▶ _What the task requires_
What is needed is an exact copy of the lines from the one containing "ategies for systemic" through the last line of the records, with no pictures.

========

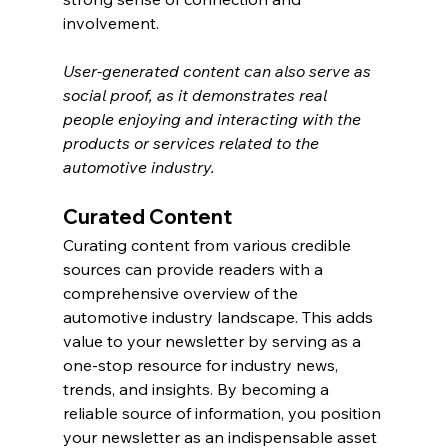
involvement.
User-generated content can also serve as 
social proof, as it demonstrates real 
people enjoying and interacting with the 
products or services related to the 
automotive industry.
Curated Content
Curating content from various credible 
sources can provide readers with a 
comprehensive overview of the 
automotive industry landscape. This adds 
value to your newsletter by serving as a 
one-stop resource for industry news, 
trends, and insights. By becoming a 
reliable source of information, you position 
your newsletter as an indispensable asset 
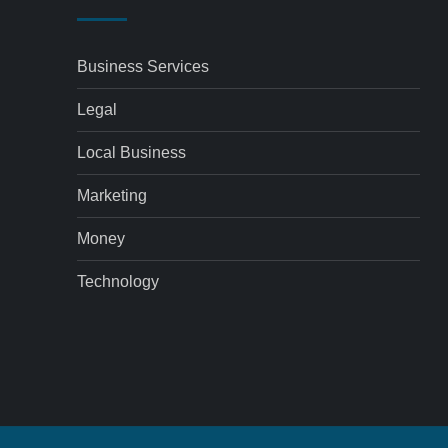
Business Services
Legal
Local Business
Marketing
Money
Technology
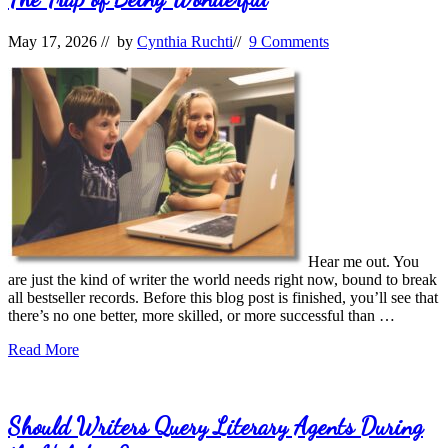
May 17, 2026
// by
Cynthia Ruchti
//
9 Comments
Hear me out. You
are just the kind of writer the world needs right now, bound to break
all bestseller records. Before this blog post is finished, you’ll see that
there’s no one better, more skilled, or more successful than …
The
Read More
Trap
of
Being
Wonderful
Should Writers Query Literary Agents During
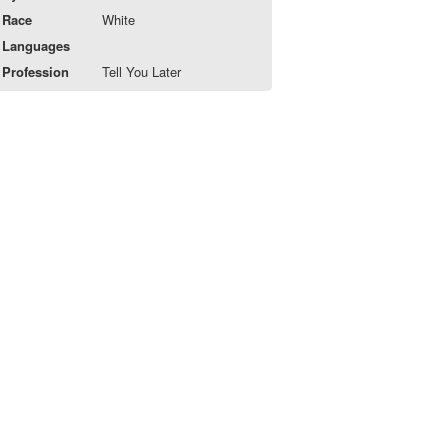
Race
White
Languages
Profession
Tell You Later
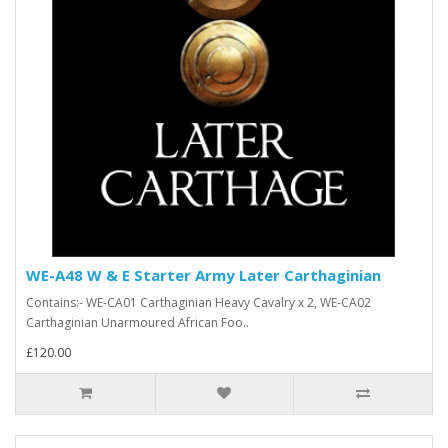
WE-A48 W & E Starter Army Later Carthaginian
Contains:- WE-CA01 Carthaginian Heavy Cavalry x 2, WE-CA02
Carthaginian Unarmoured African Foo..
£120.00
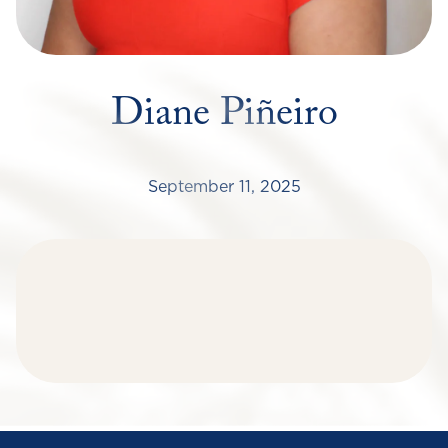
Diane Piñeiro
September 11, 2025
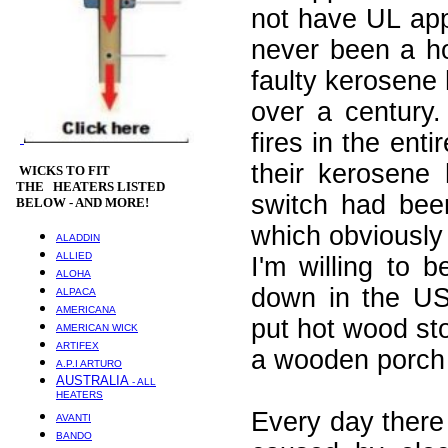
not have UL app
never been a ho
faulty kerosene 
over a century
fires in the en
their kerosene 
WICKS
TO FIT
THE HEATERS LISTED
switch had bee
BELOW - AND MORE!
which obviously 
ALADDIN
ALLIED
I'm willing to 
ALOHA
down in the US
ALPACA
AMERICANA
put hot wood st
AMERICAN WICK
ARTIFEX
a wooden porch 
A.P.I ARTURO
AUSTRALIA
- ALL
HEATERS
Every day there 
AVANTI
BANDO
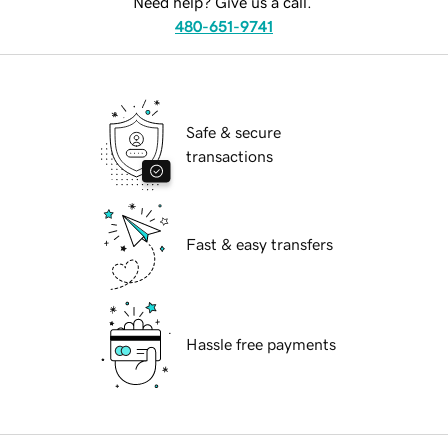
Need help? Give us a call.
480-651-9741
Safe & secure
transactions
Fast & easy transfers
Hassle free payments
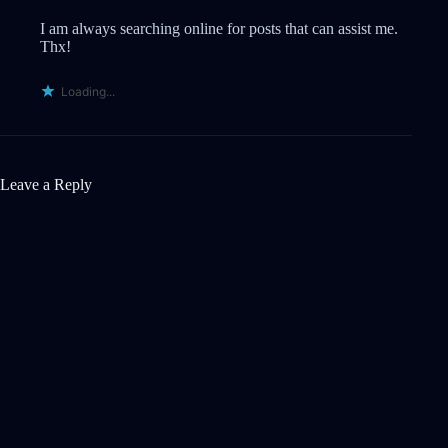
I am always searching online for posts that can assist me.
Thx!
Loading...
Leave a Reply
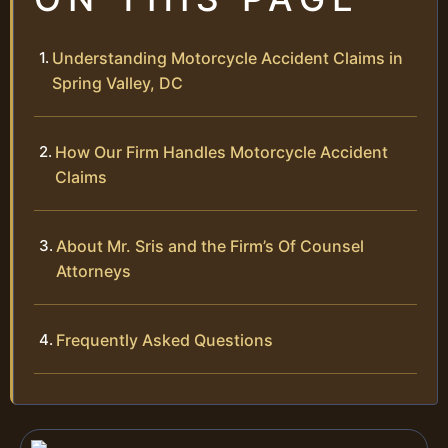
Understanding Motorcycle Accident Claims in
Spring Valley, DC
How Our Firm Handles Motorcycle Accident
Claims
About Mr. Sris and the Firm’s Of Counsel
Attorneys
Frequently Asked Questions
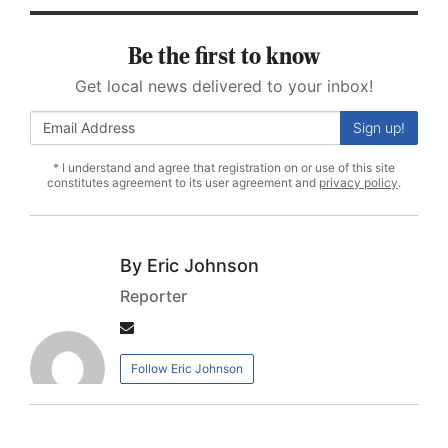
Be the first to know
Get local news delivered to your inbox!
Sign up!
* I understand and agree that registration on or use of this site
constitutes agreement to its user agreement and
privacy policy
.
Eric Johnson
Reporter
Author
email
Follow Eric Johnson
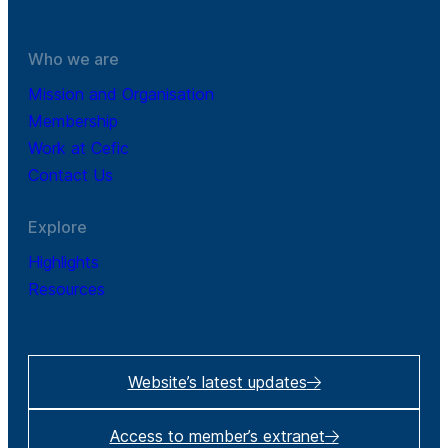
Who we are
Mission and Organisation
Membership
Work at Cefic
Contact Us
Explore
Highlights
Resources
Website’s latest updates
Access to member’s extranet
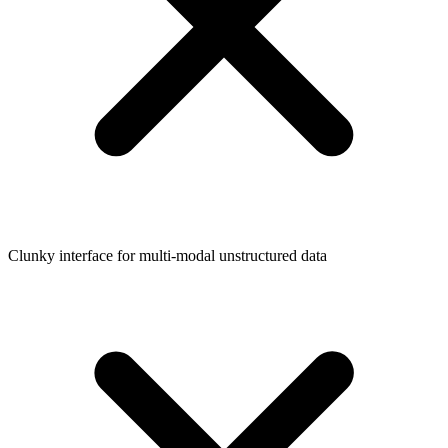
Clunky interface for multi-modal unstructured data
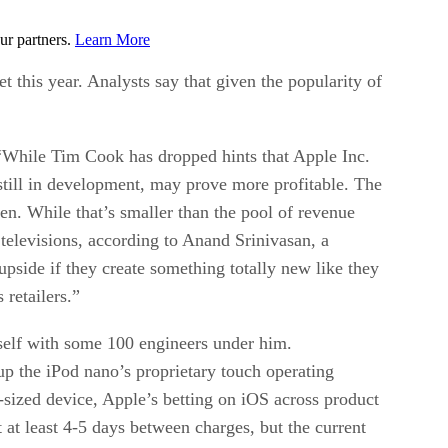
ur partners.
Learn More
this year. Analysts say that given the popularity of
, “While Tim Cook has dropped hints that Apple Inc.
still in development, may prove more profitable. The
hen. While that’s smaller than the pool of revenue
televisions, according to Anand Srinivasan, a
upside if they create something totally new like they
retailers.”
mself with some 100 engineers under him.
 up the iPod nano’s proprietary touch operating
-sized device, Apple’s betting on iOS across product
st at least 4-5 days between charges, but the current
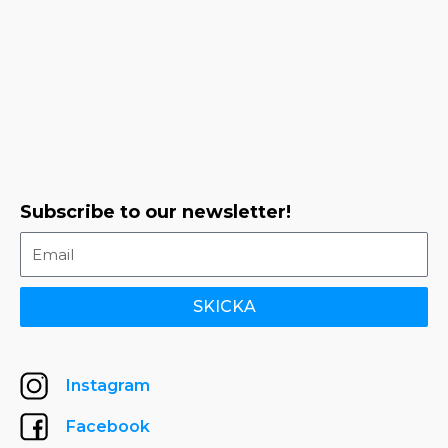
Subscribe to our newsletter!
SKICKA
Instagram
Facebook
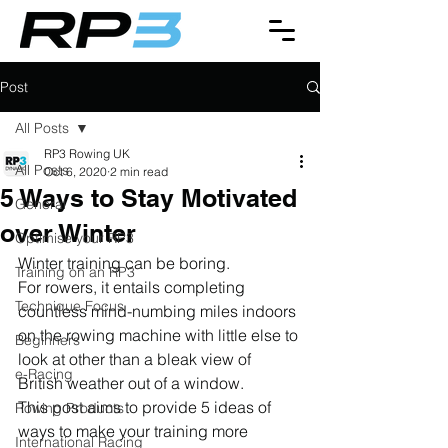
Post
All Posts
RP3 Rowing UK
All Posts
Oct 6, 2020
2 min read
5 Ways to Stay Motivated
General
over Winter
Optimise your RP3
Winter training can be boring.
Training on an RP3
For rowers, it entails completing 
Technique Focus
countless mind-numbing miles indoors 
on the rowing machine with little else to 
Beginners
look at other than a bleak view of 
e-Racing
British weather out of a window.
This post aims to provide 5 ideas of 
Rowing Products
ways to make your training more 
International Racing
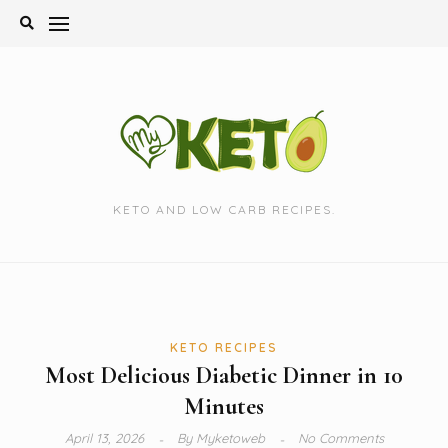
Skip
to
content
KETO AND LOW CARB RECIPES.
KETO RECIPES
Most Delicious Diabetic Dinner in 10
Minutes
April 13, 2026
By
Myketoweb
No Comments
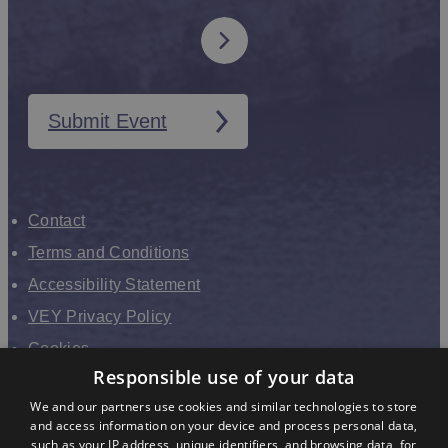
Submit Event
Contact
Terms and Conditions
Accessibility Statement
VEY Privacy Policy
Cookies
Responsible use of your data
VHEY Partnership
We and our partners use cookies and similar technologies to store
Sitemap
and access information on your device and process personal data,
About us
such as your IP address, unique identifiers, and browsing data, for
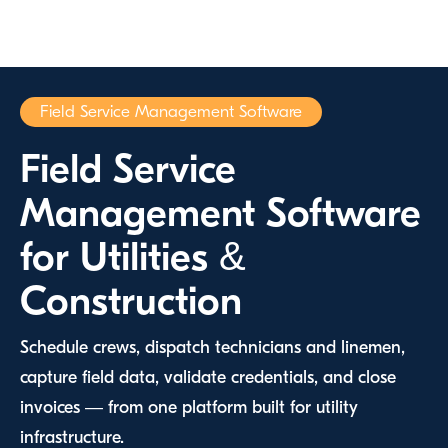
Field Service Management Software
Field Service
Management Software
for Utilities &
Construction
Schedule crews, dispatch technicians and linemen,
capture field data, validate credentials, and close
invoices — from one platform built for utility
infrastructure.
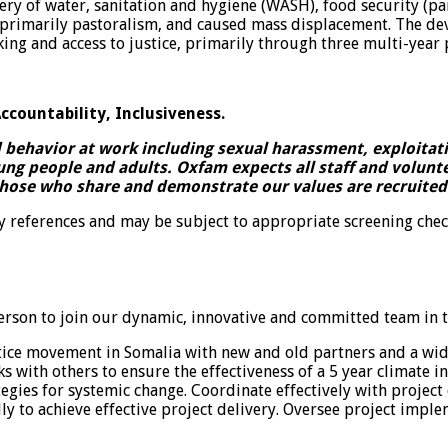
y of water, sanitation and hygiene (WASH), food security (part
 – primarily pastoralism, and caused mass displacement. The
ing and access to justice, primarily through three multi-yea
ccountability, Inclusiveness.
ehavior at work including sexual harassment, exploitatio
ung people and adults. Oxfam expects all staff and volun
those who share and demonstrate our values are recruited 
ry references and may be subject to appropriate screening chec
rson to join our dynamic, innovative and committed team in t
stice movement in Somalia with new and old partners and a wid
with others to ensure the effectiveness of a 5 year climate i
ategies for systemic change. Coordinate effectively with projec
lly to achieve effective project delivery. Oversee project im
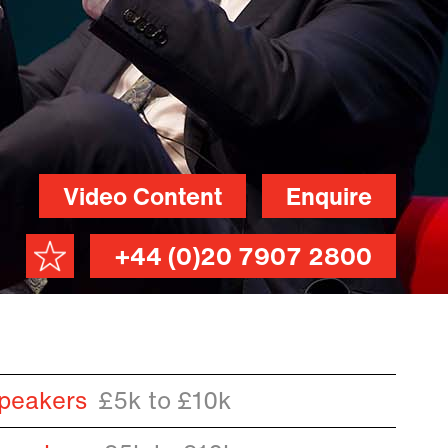
Video Content
Enquire
+44 (0)20 7907 2800
peakers
£5k to £10k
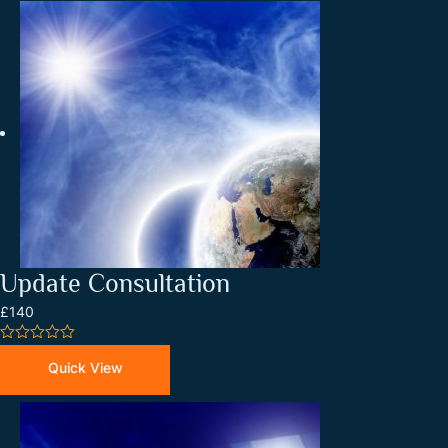
Update Consultation
£140
0
out
Quick View
of
5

========

▶ _Answer space_
ategies for systemic change. Coordinate effectively with projec
lly to achieve effective project delivery. Oversee project im
Video Content
Enquire
+44 (0)20 7907 2800
peakers
£5k to £10k
Update Consultation
£140
0
out
Quick View
of
5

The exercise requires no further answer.